If you want to make it possible for clients to discover the exact representation formats, you can provide clients with schema definitions that can be used to generate the client-side processing logic. Or you can choose to use a standard format like XHTML or Atom that removes the need for this altogether.

In addition to all of this, there are a few service description languages that can be used to fully describe RESTful services. WSDL 2.0 is one such language and the Web Application Description Language (WADL) is another, but not many toolkits provide support for either today. Although having WSDL-based code-generation would be a huge win for some consumers, not having it hasn’t been a huge show-stopper thus far. After all, there are many large-scale RESTful services around getting by just fine without it. Nevertheless, my hope is that we’ll see additional innovation in this area in the years ahead.

Avoiding RPC Tendencies

During URI design, beware of letting RPC tendencies slip into your URI templates. It’s often tempting to include a verb in the URI (e.g., /users?method=createUserAccount or even /users/create). Although this may seem obvious at first, there are several popular services on the Web today that break this rule. A service designed like this isn’t fully RESTful – it’s more of a hybrid REST/RPC service .
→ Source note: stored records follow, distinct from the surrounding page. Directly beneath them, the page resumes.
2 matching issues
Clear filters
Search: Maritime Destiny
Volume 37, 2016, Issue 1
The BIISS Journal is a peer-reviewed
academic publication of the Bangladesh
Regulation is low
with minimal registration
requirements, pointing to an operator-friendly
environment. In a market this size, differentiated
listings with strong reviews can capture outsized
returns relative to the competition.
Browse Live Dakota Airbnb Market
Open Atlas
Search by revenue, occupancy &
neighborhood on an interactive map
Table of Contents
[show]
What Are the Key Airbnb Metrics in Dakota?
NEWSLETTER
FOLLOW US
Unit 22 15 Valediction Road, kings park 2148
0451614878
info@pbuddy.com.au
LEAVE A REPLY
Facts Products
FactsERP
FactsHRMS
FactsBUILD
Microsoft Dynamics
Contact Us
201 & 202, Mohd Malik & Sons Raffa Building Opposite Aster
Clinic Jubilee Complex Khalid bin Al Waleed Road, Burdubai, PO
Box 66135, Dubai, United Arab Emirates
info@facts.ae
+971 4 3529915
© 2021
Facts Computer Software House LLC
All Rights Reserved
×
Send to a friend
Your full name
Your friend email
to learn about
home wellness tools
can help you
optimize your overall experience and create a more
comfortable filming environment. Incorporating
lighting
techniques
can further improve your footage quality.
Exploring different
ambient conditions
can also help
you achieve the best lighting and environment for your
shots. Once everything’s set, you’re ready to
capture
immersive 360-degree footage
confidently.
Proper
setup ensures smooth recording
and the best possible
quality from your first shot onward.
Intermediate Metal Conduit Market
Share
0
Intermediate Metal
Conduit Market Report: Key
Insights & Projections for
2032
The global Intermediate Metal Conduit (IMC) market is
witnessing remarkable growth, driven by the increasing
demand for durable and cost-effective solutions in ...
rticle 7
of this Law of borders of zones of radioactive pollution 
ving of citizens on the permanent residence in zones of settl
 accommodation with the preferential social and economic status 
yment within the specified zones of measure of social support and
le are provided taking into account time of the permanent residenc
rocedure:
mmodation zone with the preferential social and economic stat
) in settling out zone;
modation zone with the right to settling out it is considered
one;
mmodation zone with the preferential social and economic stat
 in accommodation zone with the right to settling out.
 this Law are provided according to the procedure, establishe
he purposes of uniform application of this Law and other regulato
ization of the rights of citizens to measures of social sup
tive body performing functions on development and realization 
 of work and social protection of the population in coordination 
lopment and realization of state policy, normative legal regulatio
This type of design misuses HTTP’s uniform interface and violates the semantics for GET, which can cause big problems down the road when dealing with retries and caching. Like we learned earlier, GET is intended to be a safe operation (no side effects) but these operations do cause side effects. This can lead to problems since other components will make incorrect assumptions about these resources.

The primary reason some services do things this way is because many of today’s Web browsers and firewalls only allow GET and POST requests. Due to this limitation, many sites overload GET or POST to fake PUT and DELETE requests. This can be accomplished by specifying the real HTTP method in a custom HTTP header. A common HTTP header used for this purpose is the X-HTTP-Method-Override header, which you can use to overload POST with a DELETE operation as shown in this example:

POST /bookmarkservice/skonnard/bookmarks/123 HTTP/1.1

X-HTTP-Method-Override: DELETE

Using this technique is widely considered an acceptable practice for working around the limitations of today’s Web infrastructure because it allows you to keep your URI design free of RPCisms.